Das Erstgericht stellte fest, daß beide Forderungen der klagenden Partei mit dem eingeklagten Betrag zu Recht bestehen, wies den Aufrechnungsantrag der beklagten Partei ab und erklärte die beklagte Partei zur Bezahlung der eingeklagten Beträge schuldig. Es nahm im wesentlichen noch folgendes als erwiesen an:

Als der beklagten Partei das Ergebnis der Prüfung der Muster durch die Heeresbekleidungsanstalt Brunn am Gebirge mitgeteilt wurde, antwortete die beklagte Partei darauf mit Schreiben vom 13.12.1984 ua:

"Wie aus den oa Schreiben hervorgeht, wünscht man von uns Vorlage neuer besserer Ausfallmuster. Wir haben Ihnen die angebotene Partie bemustert und würde eine neuerliche Bemusterung kaum ein anderes Resultat erbringen."

In der Folge wurden zwischen dem Heeres-Materialamt und der beklagten Partei mehrere Briefe und Gegenbriefe gewechselt, in denen das Heeres-Materialamt auf der einen Seite die Vorlage neuer, besser entsprechender Ausfallsmuster verlangte oder überhaupt die Lieferung der bestellten Ware einmahnte, während die beklagte Partei erklärte, lieferbereit zu sein und auf den "definitiven" Abruf der Ware zu warten. Mit einem Telex vom 30.4.1985 bot die beklagte Partei außerdem eine bessere Qualität zu einem Preis von 11,80 S je kg an. Am 9.7.1985 sandte das Heeres-Materialamt der beklagten Partei ein Schreiben, in dem es ua hieß:

"............. werden Ihnen nunmehr - um diese Angelegenheit zu einem raschen Abschluß zu bringen - nachstehend angeführte zwei Alternativen gesetzt: 1.Erfüllung der vertraglichen Lieferverpflichtungen in der von der österreichischen Heeresverwaltung vorgeschriebenen Qualität - genau nach VTL 7920/14-1 samt Berichtigung - bis spätestens 9.8.1985 (allerletzter Termin!).
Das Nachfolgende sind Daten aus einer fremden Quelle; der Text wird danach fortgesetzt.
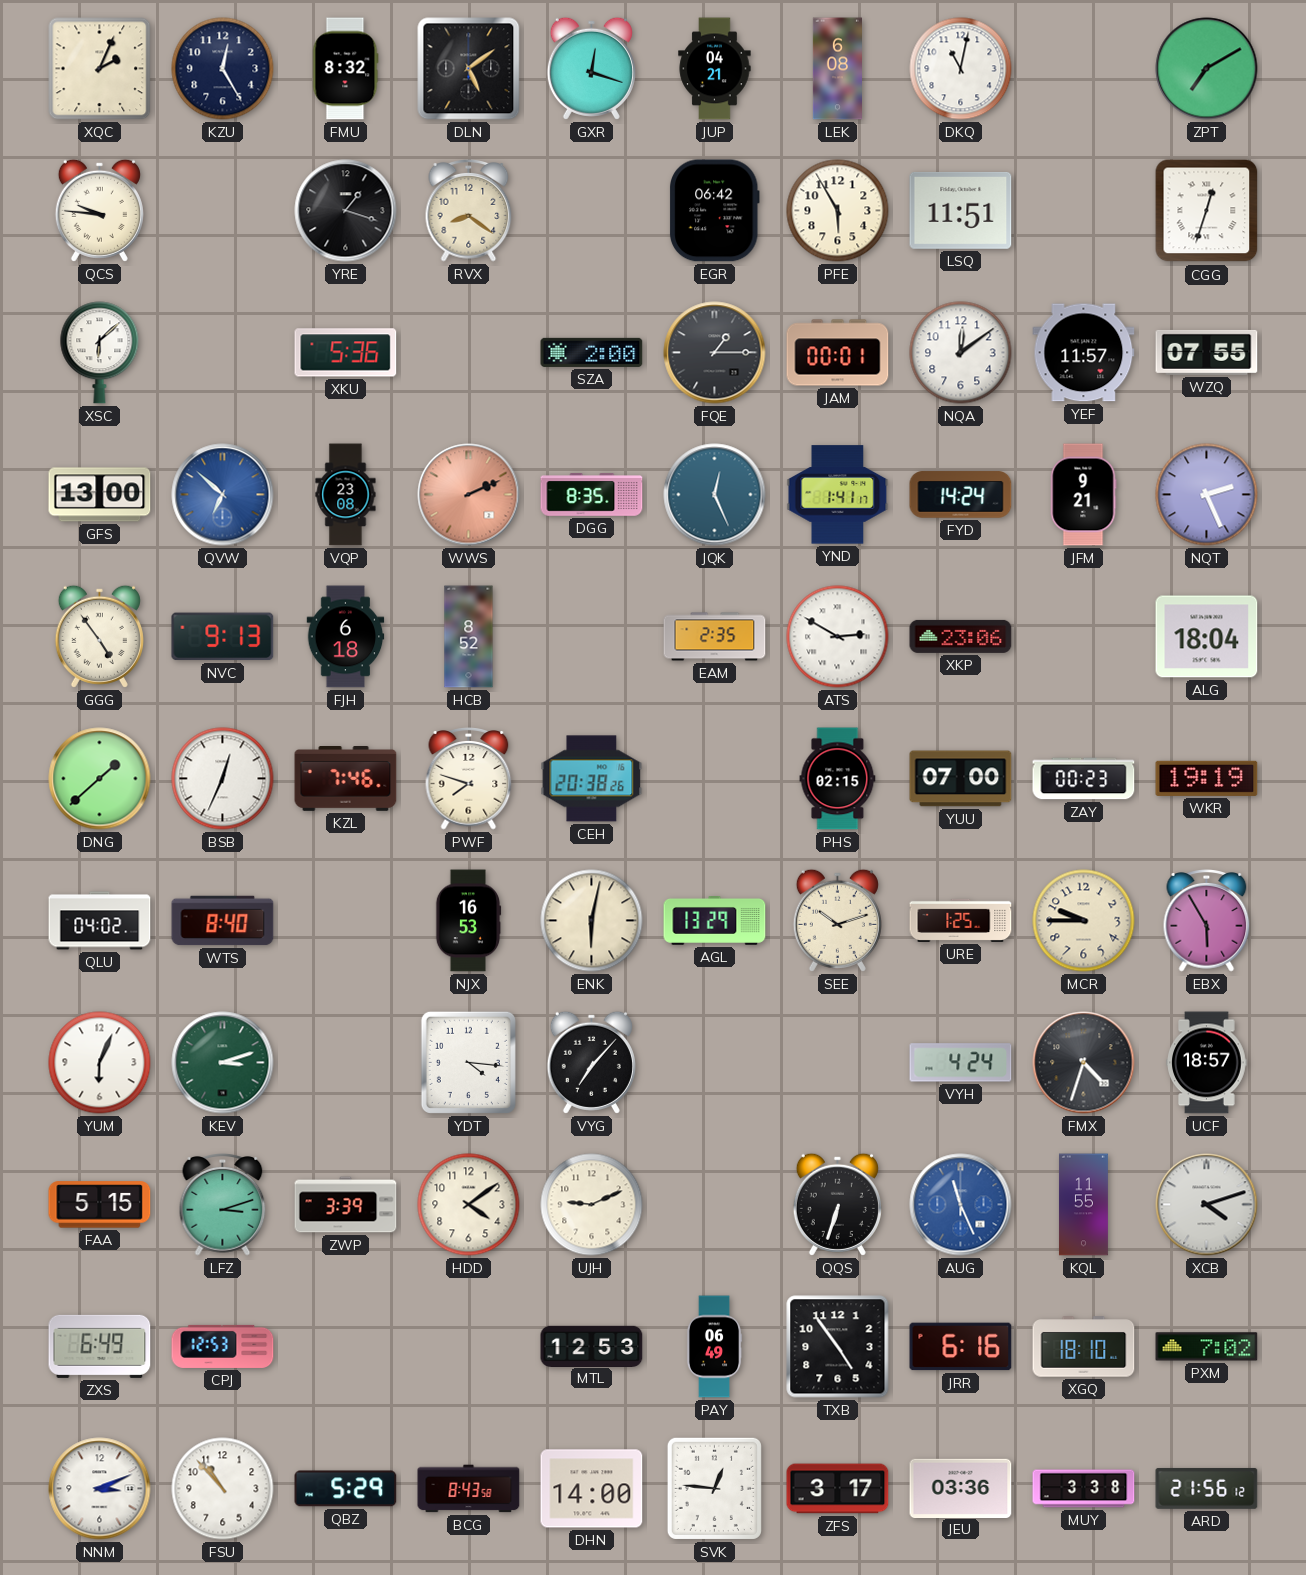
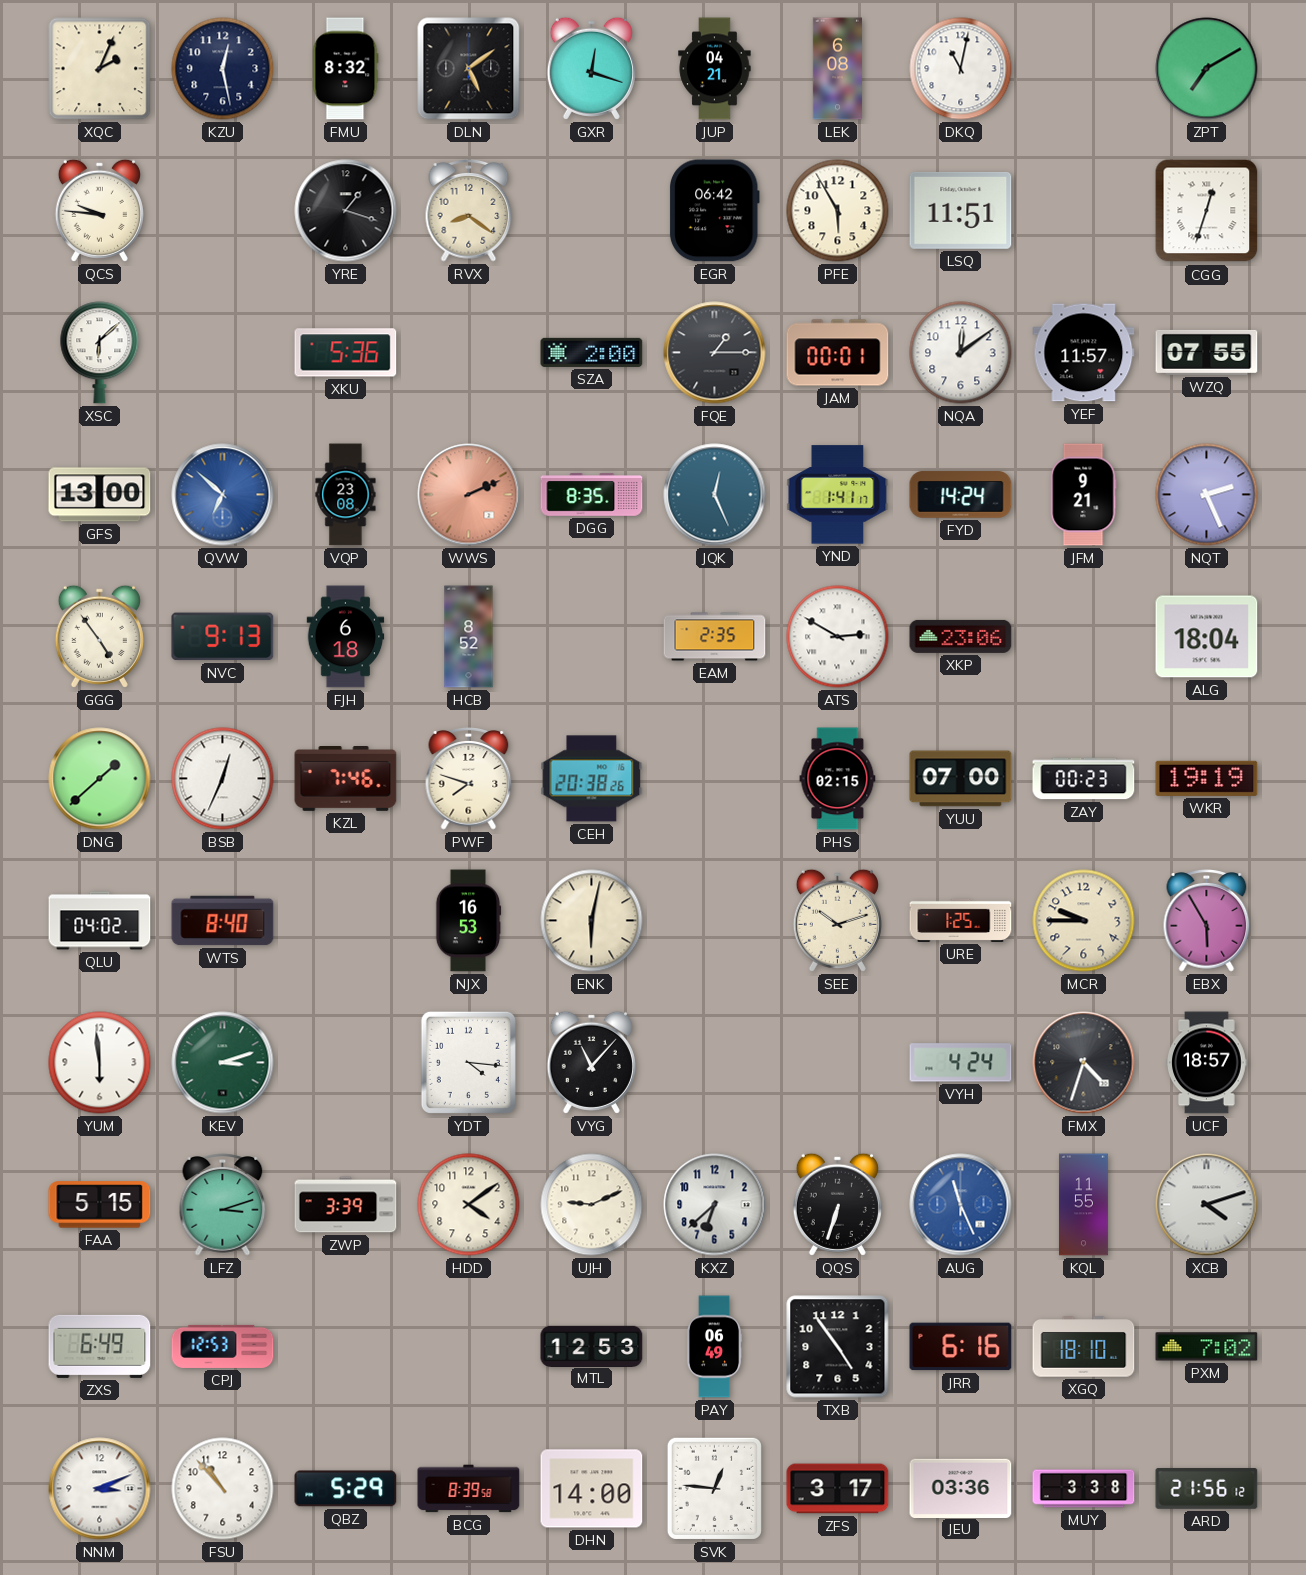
KZU: 12:25 -> 12:28
AGL: 13:29 -> none
YUM: 6:04 -> 5:59
VYG: 7:07 -> 11:07
KXZ: none -> 6:38
BCG: 8:43 -> 8:39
Wegen der verspäteten Lieferung wird aber jedenfalls die vereinbarte Vertragsstrafe in Abzug gebracht! 2.Völlige Entbindung vom bestehenden Vertrag und Überweisung des Schadenersatzanspruches in Höhe von 31.275 S bis spätestens 9.8.1985.... Nach Ablauf dieser Frist - 9.8.1985! - müßte die Schadenersatzanspruchsforderung im Weg über das Bundesministerium für Landesverteidigung/Rechtsabteilung an die Finanzprokuratur der R*** Ö*** zwecks gerichtlicher Eintreibung geltend gemacht werden."

Darauf reagierte die beklagte Partei mit dem Telex vom 19.7.1985, in dem es ua hieß:

"Wir danken für Ihr oa Schreiben und werden nach Möglichkeit

selbstverständlich unseren Lieferverbindlichkeiten nachkommen. Wie

Ihnen bereits mehrfach mitgeteilt, sind wir prompt lieferfähig......

Die von uns angebotene und auch bemusterte Ware wurde ja bereits am

6.12.1984 durch Ihre Prüfanstalt geprüft. Laut Protokoll der

Laborprüfung vom 6.12.1984 wurde ein durchschnittliches Gewicht von

259,4 g/m2 festgestellt, wobei die geringfügige

Gewichtsüberschreitung von ca 3 % noch den bei Reinigungslappen

durchaus üblichen Toleranzwerten entspricht. Wir ersuchen Sie

höflichst, uns für diese Ware den entsprechenden Lieferabruf zu

geben......"

Am 7.8.1985 bot die beklagte Partei in einem weiteren Telex Putzlappen in einer besseren Qualität um 10,08 S statt wie bisher um 11,20 S an. Dieses Anbot wurde vom Heeres-Materialamt abgelehnt. Am 22.8.1985 sandte das Heeres-Materialamt an die beklagte Partei ein Schreiben, in dem es ua hieß:

"Bezug: Gänzliche Stornierung des Zuschlages

Zl 85/640/01-00-84-HMatA vom 12.11.1984.

V***: Der Zuschlag Zl 85/640/01-00/84-HMatA vom 12.11.1984 wird hiermit gänzlich 'storniert', da aufgrund des ho Fernschreibens vom 7.8.1985, Zl 26.315-0511/Eink 5/85, bis dato keine Stellungnahme Ihrerseits einlangte. Es darf nochmals darauf hingewiesen werden, daß Ihre Firma der vertraglichen Lieferverpflichtung in der von der österreichischen Heeresverwaltung vorgeschriebenen Qualität - genau nach der VTL 7920/14-1 samt Berichtigung - bis spätestens 9.8.1985 (allerletzter Termin!) nicht nachgekommen ist. Nicht dieser VTL entsprechende Reinigungslappen aus Lumpenstücken konnten seitens der österreichischen Heeresverwaltung nicht übernommen werden, da dies zu einer Benachteiligung der anderen Bieter geführt hätte."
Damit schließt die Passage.